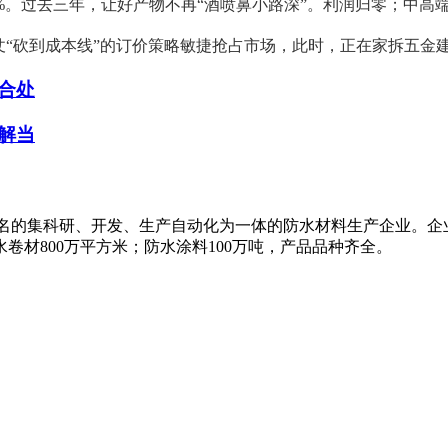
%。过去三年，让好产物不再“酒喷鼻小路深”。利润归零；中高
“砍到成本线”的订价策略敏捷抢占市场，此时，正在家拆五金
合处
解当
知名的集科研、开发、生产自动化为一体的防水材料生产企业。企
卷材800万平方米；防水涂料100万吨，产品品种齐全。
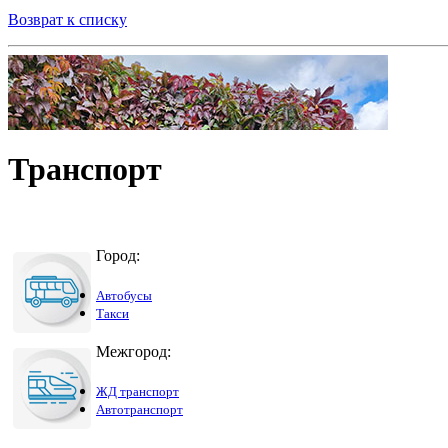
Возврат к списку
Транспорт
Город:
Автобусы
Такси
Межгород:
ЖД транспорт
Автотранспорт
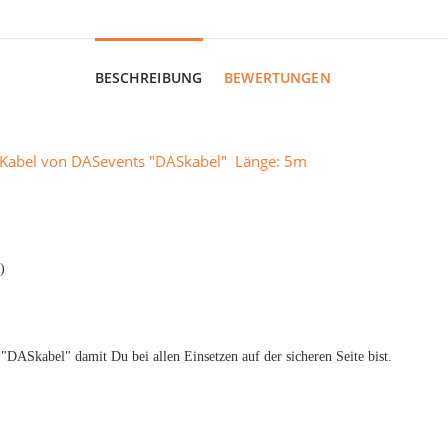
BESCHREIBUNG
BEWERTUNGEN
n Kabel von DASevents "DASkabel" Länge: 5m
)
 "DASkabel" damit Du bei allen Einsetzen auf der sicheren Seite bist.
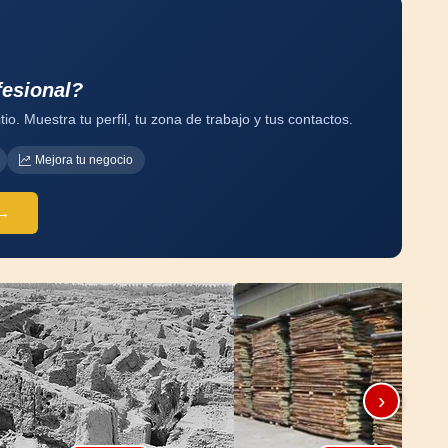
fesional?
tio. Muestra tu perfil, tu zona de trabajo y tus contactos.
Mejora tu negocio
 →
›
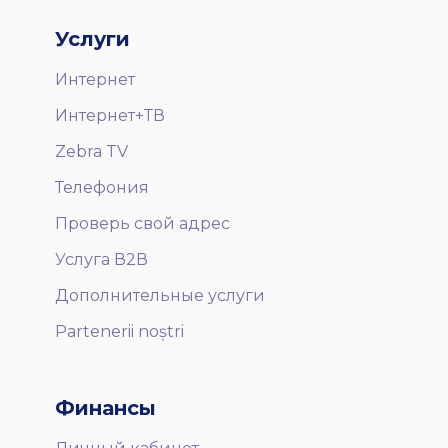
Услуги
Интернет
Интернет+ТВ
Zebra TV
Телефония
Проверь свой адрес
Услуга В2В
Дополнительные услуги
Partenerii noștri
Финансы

_INSTRUCTIONS TO FOLLOW_
Give back the entries verbatim. Do not include any picture.

_WORKED SOLUTION_
%。过去三年，让好产物不再“酒喷鼻小路深”。利润归零；中高
“砍到成本线”的订价策略敏捷抢占市场，此时，正在家拆五金
合处
解当
知名的集科研、开发、生产自动化为一体的防水材料生产企业。企
卷材800万平方米；防水涂料100万吨，产品品种齐全。
Возврат к списку
Транспорт
Город:
Автобусы
Такси
Межгород:
ЖД транспорт
Автотранспорт
BESCHREIBUNG
BEWERTUNGEN
n Kabel von DASevents "DASkabel" Länge: 5m
)
 "DASkabel" damit Du bei allen Einsetzen auf der sicheren Seite bist.
fesional?
tio. Muestra tu perfil, tu zona de trabajo y tus contactos.
Mejora tu negocio
 →
›
Услуги
Интернет
Интернет+ТВ
Zebra TV
Телефония
Проверь свой адрес
Услуга В2В
Дополнительные услуги
Partenerii noștri
Финансы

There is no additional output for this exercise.